Quando la mucca scarica tossine nel latte

«Quando mangiamo in qualche modo esprimiamo chi siamo. Se il cibo è rispettoso dell’ambiente e della persona diventa un elemento spirituale» spiega lo chef. Un rispetto che abbraccia tutte le tappe della vita di quello che ci troviamo nel piatto. Ad esempio – aggiunge – mucche munte fino a pochi giorni prima del parto scaricano tossine nel latte. «Quel latte ci fa male», precisa. E che dire degli allevamenti intensivi di carne che causano sofferenze agli animali e inquinano l’ambiente in modo predatorio. (Un chilo di carne di manzo costa all’ambiente circa 13’000 grammi di gas-serra e un consumo eccessivo, per l’Oms, favorisce il cancro). La sfida è alimentarsi nel rispetto di ogni forma di vita creando meno danni possibili all’ambiente. Esiste davvero un cibo non violento? Anche un pomodoro o una mela stavano meglio sulla pianta piuttosto che tagliuzzati nell’insalata. «Noi esseri umani dobbiamo nutrirci, non abbiamo scelta, ma possiamo optare per farlo con la minore violenza possibile.
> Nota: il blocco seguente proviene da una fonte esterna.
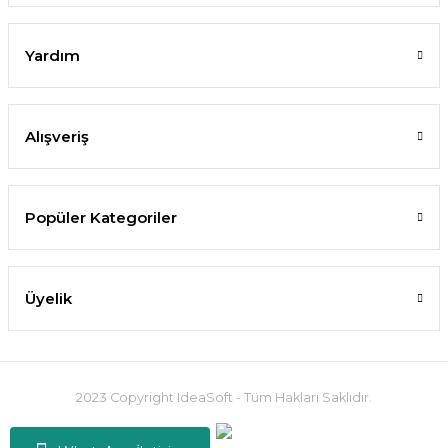
Yardım
Alışveriş
Popüler Kategoriler
Üyelik
2023 Copyright IdeaSoft - Tüm Hakları Saklıdır.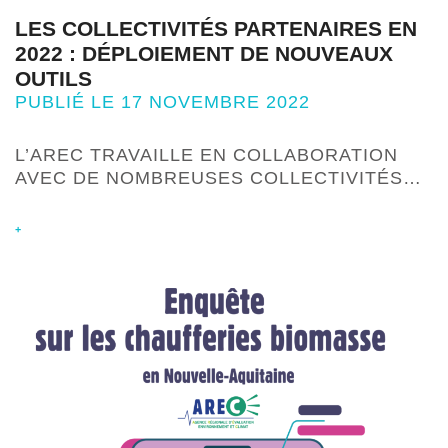
LES COLLECTIVITÉS PARTENAIRES EN
2022 : DÉPLOIEMENT DE NOUVEAUX
OUTILS
PUBLIÉ LE 17 NOVEMBRE 2022
L’AREC TRAVAILLE EN COLLABORATION
AVEC DE NOMBREUSES COLLECTIVITÉS…
+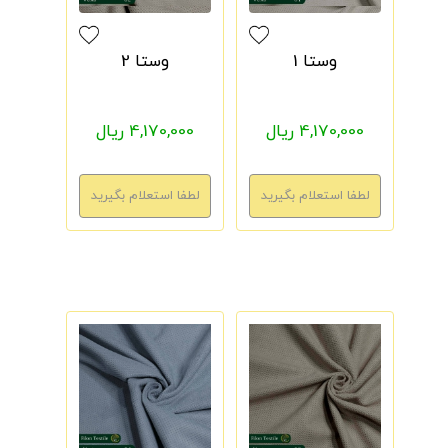
وستا 1
وستا 2
4,170,000 ریال
4,170,000 ریال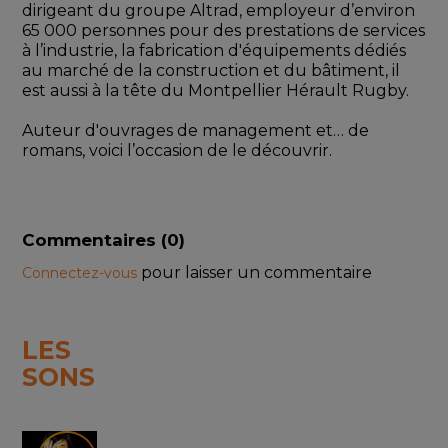
dirigeant du groupe Altrad, employeur d’environ 
65 000 personnes pour des prestations de services 
à l’industrie, la fabrication d'équipements dédiés 
au marché de la construction et du bâtiment, il 
est aussi à la tête du Montpellier Hérault Rugby. 
Auteur d'ouvrages de management et… de 
romans, voici l’occasion de le découvrir. 
Commentaires (
0
)
pour laisser un commentaire
Connectez-vous
LES
SONS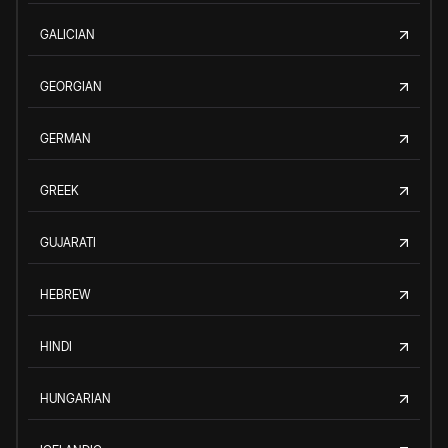
GALICIAN
GEORGIAN
GERMAN
GREEK
GUJARATI
HEBREW
HINDI
HUNGARIAN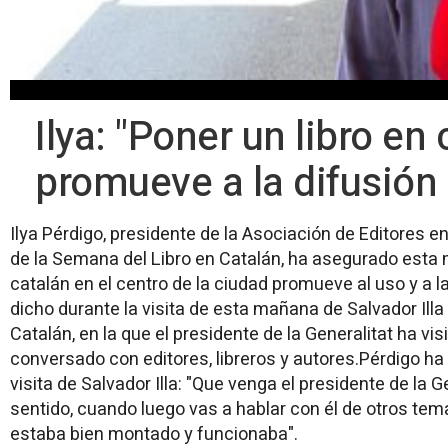
Ilya: "Poner un libro en
promueve a la difusión
Ilya Pérdigo, presidente de la Asociación de Editores 
de la Semana del Libro en Catalán, ha asegurado esta 
catalán en el centro de la ciudad promueve al uso y a l
dicho durante la visita de esta mañana de Salvador Illa
Catalán, en la que el presidente de la Generalitat ha vis
conversado con editores, libreros y autores.Pérdigo ha
visita de Salvador Illa: "Que venga el presidente de la G
sentido, cuando luego vas a hablar con él de otros te
estaba bien montado y funcionaba".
Con l’animale, che ci assomiglia di più, abbiamo una relazione più empatica rispetto ad un vegetale. E ancora, gli ortaggi coltivati con la chimica hanno subito un trattamento aggressivo, diversamente da quelli biologici», illustra lo chef, che si contraddistingue per un meticoloso rispetto dell’alimento. Il cibo diventa dunque uno strumento di relazione con la natura, con gli altri esseri. «Quando la qualità delle nostre relazioni è buona, la vita fluisce; se c’è aggressività si complica», spiega.
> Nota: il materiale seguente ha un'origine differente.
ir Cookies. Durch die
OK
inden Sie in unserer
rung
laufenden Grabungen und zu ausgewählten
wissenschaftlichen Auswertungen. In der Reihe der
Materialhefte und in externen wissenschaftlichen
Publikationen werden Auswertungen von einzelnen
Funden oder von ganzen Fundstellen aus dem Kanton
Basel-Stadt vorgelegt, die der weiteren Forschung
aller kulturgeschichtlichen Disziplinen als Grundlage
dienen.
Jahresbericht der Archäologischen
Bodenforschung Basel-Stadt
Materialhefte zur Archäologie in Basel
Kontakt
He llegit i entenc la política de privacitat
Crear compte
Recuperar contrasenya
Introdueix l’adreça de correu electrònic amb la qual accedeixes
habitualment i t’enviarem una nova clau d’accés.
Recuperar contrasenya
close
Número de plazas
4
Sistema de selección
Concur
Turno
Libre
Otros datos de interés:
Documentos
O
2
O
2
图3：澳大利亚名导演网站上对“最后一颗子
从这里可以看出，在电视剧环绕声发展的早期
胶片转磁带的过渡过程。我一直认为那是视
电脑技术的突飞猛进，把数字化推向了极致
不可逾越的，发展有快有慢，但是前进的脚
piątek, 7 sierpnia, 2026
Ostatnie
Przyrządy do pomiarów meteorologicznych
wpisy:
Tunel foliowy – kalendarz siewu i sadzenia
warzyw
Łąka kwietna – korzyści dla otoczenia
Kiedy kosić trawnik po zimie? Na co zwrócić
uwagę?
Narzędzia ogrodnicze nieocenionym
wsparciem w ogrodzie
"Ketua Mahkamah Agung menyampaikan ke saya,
Libertà e tribù alimentari quasi settarie

Oggi quasi tutti apparteniamo ad una tribù alimentare, ciascuno ha cibi che evita per varie convinzioni o credenze. È diverso non mangiare cibi crudi o essere crudista. Non mangiare carne o essere vegetariano. A volte c’è un senso di appartenenza, quasi religioso, in alcuni casi settario, ad un gruppo. Chi ne fa parte è convinto di essere salvo, non contaminato. «Come negli anni 70 si era comunisti o fascisti, oggi questo gioco di ideologia c’è anche sul cibo», conferma lo chef alla ‘Regione’. Ma l’ideologia non ha nulla a che fare con un percorso maturato da dentro per il proprio benessere: «Io ho sentito che l’alimentazione più corretta per me era quella vegetariana. È un mio percorso che non ho mai imposto ad esempio alle mie figlie. Sono trasformazioni determinate da una scelta personale che non va imposta agli altri», conclude.

Rabbia, litigi, ansia 'intossicano' anche il nutrimento più sano

«Voglio far mangiare bene i miei ospiti, hanno diritto ad un cibo sano, che faccia bene. Eccessi di zuccheri e proteine non fanno stare bene le persone». Al ristorante Joia c’è una grossa attenzione alla scelta degli ingredienti («sono tutti biologici, coltivati da amici contadini o nel nostro orto») ma è richiesta anche una particolare attitudine di chi cucina che «deve essere sempre gentile». Non c’è lo stress, la tensione e la competizione tipiche delle cucine stellate. Niente aggressività, ma un’atmosfera pacata. «Il cibo viene offerto e recitiamo delle preghiere in modo che il cibo da elemento materiale diventi spirituale», illustra lo chef. Uno spunto forse particolare per alcuni, ma studiato da tempo, non tutti forse sanno che emozioni tossiche ‘inquinano’ anche il miglior cibo che possiamo avere nel piatto. Mai pranzare e litigare. Il pasto è sacro.